After visiting the tiny hamlet of Trentham you will probably stare longingly at the properties in the real estate agent's window because you can't help thinking, "Gee this is such a great place to visit, I wouldn't mind living here."
And because Trentham is mid-way between Woodend and Daylesford, approximately an hours drive from Melbourne, it wouldn't be so far-fetched.
Coffee and a Bun at Red Beard Bakery
Number one reason for me would have to be the coffee. Here is a country town where you could wake up every morning, walk down the street, buy the paper and then have a really good brew. Red Beard Bakery, where I love to go for coffee, won't even compromise on the milk. "Could I have a skinny cap please?" "No, we only use full cream milk."
I am glad they are sticklers because their coffee tastes wonderful - even better with one of their cinnamon and sugar encrusted buns.
Red Beard is doing for Trentham what the Castlemaine bakery did for Castlemaine -- putting a previously little-known township on the tourist map. Word of mouth travels faster than a red Ferrari down the freeway.
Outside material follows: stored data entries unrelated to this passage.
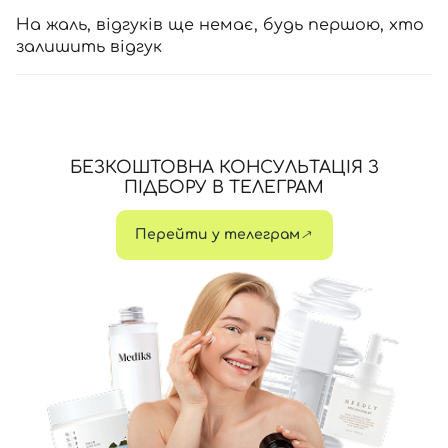
На жаль, відгуків ще немає, будь першою, хто
залишить відгук
БЕЗКОШТОВНА КОНСУЛЬТАЦІЯ З
ПІДБОРУ В ТЕЛЕГРАМ
Перейти у телеграм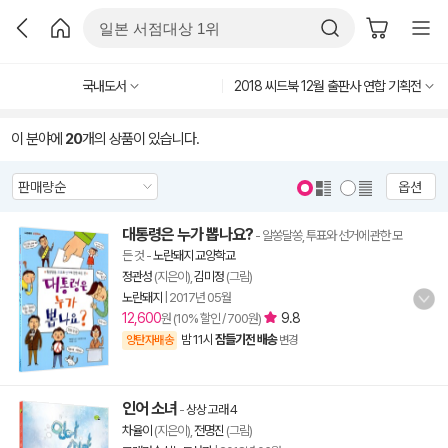
국내도서
2018 씨드북 12월 출판사 연합 기획전
이 분야에
20
개의 상품이 있습니다.
옵션
대통령은 누가 뽑나요?
- 알쏭달쏭, 투표와 선거에 관한 모
든 것
-
노란돼지 교양학교
정관성
(지은이),
김미정
(그림)
노란돼지
|
2017년 05월
12,600
9.8
원 (10% 할인 / 700원)
밤 11시
잠들기전 배송
양탄자배송
변경
인어 소녀
-
상상 고래 4
차율이
(지은이),
전명진
(그림)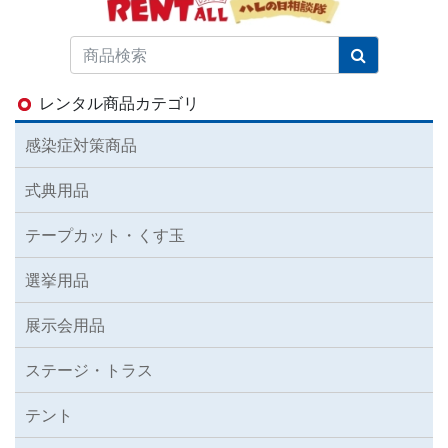
レンタル商品カテゴリ
感染症対策商品
式典用品
テープカット・くす玉
選挙用品
展示会用品
ステージ・トラス
テント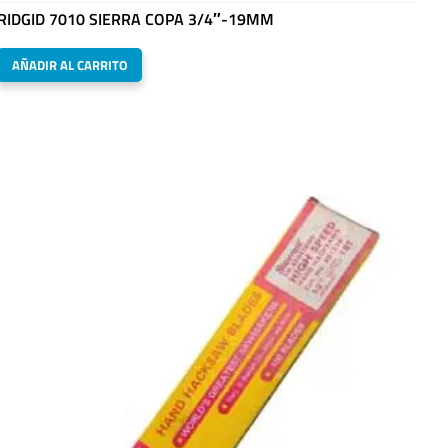
RIDGID 7010 SIERRA COPA 3/4″-19MM
AÑADIR AL CARRITO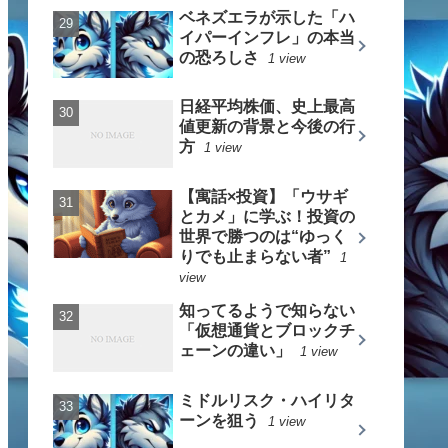
ベネズエラが示した「ハ
イパーインフレ」の本当
の恐ろしさ
1 view
日経平均株価、史上最高
値更新の背景と今後の行
方
1 view
【寓話×投資】「ウサギ
とカメ」に学ぶ！投資の
世界で勝つのは“ゆっく
りでも止まらない者”
1
view
知ってるようで知らない
「仮想通貨とブロックチ
ェーンの違い」
1 view
ミドルリスク・ハイリタ
ーンを狙う
1 view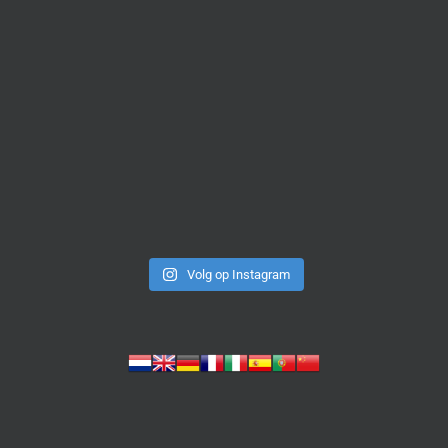
Volg op Instagram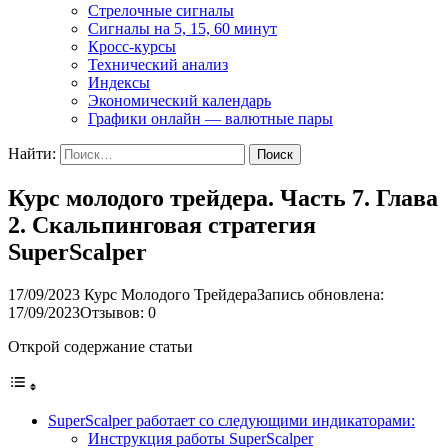
Стрелочные сигналы
Сигналы на 5, 15, 60 минут
Кросс-курсы
Технический анализ
Индексы
Экономический календарь
Графики онлайн — валютные пары
Найти:
Курс молодого трейдера. Часть 7. Глава
2. Скальпинговая стратегия
SuperScalper
17/09/2023
Курс Молодого Трейдера
Запись обновлена:
17/09/2023
Отзывов: 0
Открой содержание статьи
SuperScalper работает со следующими индикаторами:
Инструкция работы SuperScalper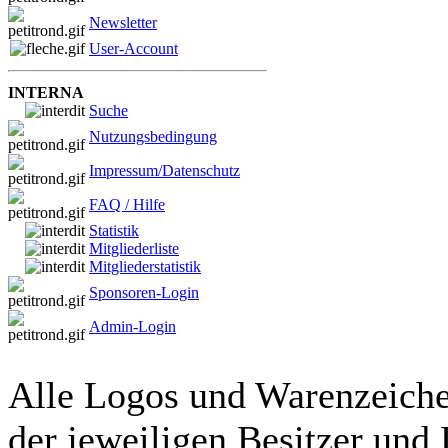
Newsletter
User-Account
INTERNA
Suche
Nutzungsbedingung
Impressum/Datenschutz
FAQ / Hilfe
Statistik
Mitgliederliste
Mitgliederstatistik
Sponsoren-Login
Admin-Login
Alle Logos und Warenzeichen
der jeweiligen Besitzer und 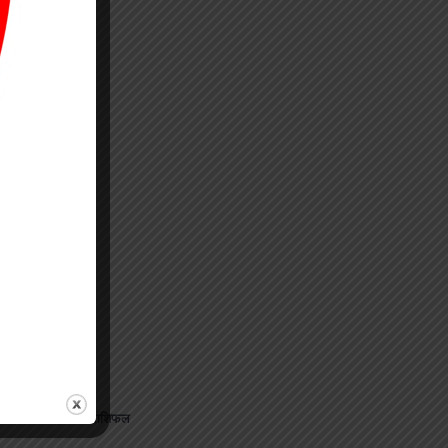
जानिए अपना राशिफल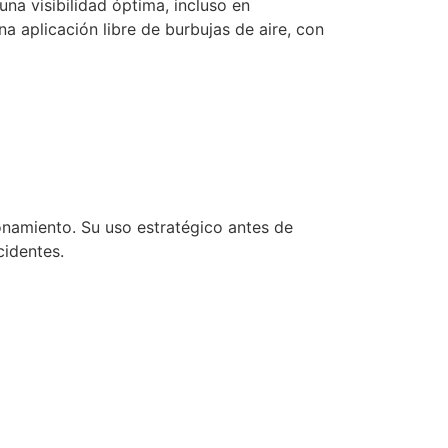
una visibilidad óptima, incluso en
 aplicación libre de burbujas de aire, con
onamiento. Su uso estratégico antes de
cidentes.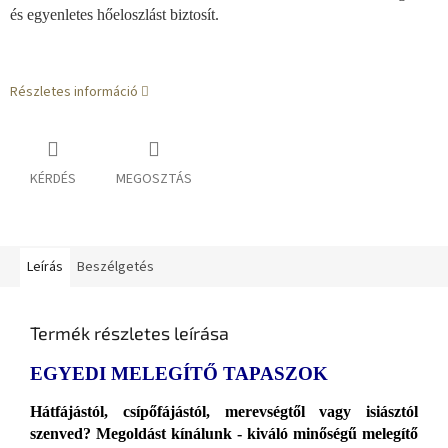
és egyenletes hőeloszlást biztosít.
Részletes információ
KÉRDÉS
MEGOSZTÁS
Leírás
Beszélgetés
Termék részletes leírása
EGYEDI MELEGÍTŐ TAPASZOK
Hátfájástól, csípőfájástól, merevségtől vagy isiásztól
szenved? Megoldást kínálunk - kiváló minőségű melegítő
Red Beard Bakery uses a Scotch oven that dates back to 1892 to bake their perfect sour dough bread, but that is only one of the historical aspects of this fascinating little township.
There are the remains of old gold diggings scattered throughout the surrounding bush. There is an old police station and slab lock-up in Camp Street behind the modern police station. There are also two original Bills horse troughs in Trentham, one near the rotunda and the other by the old butcher's shop in Market Street near High Street.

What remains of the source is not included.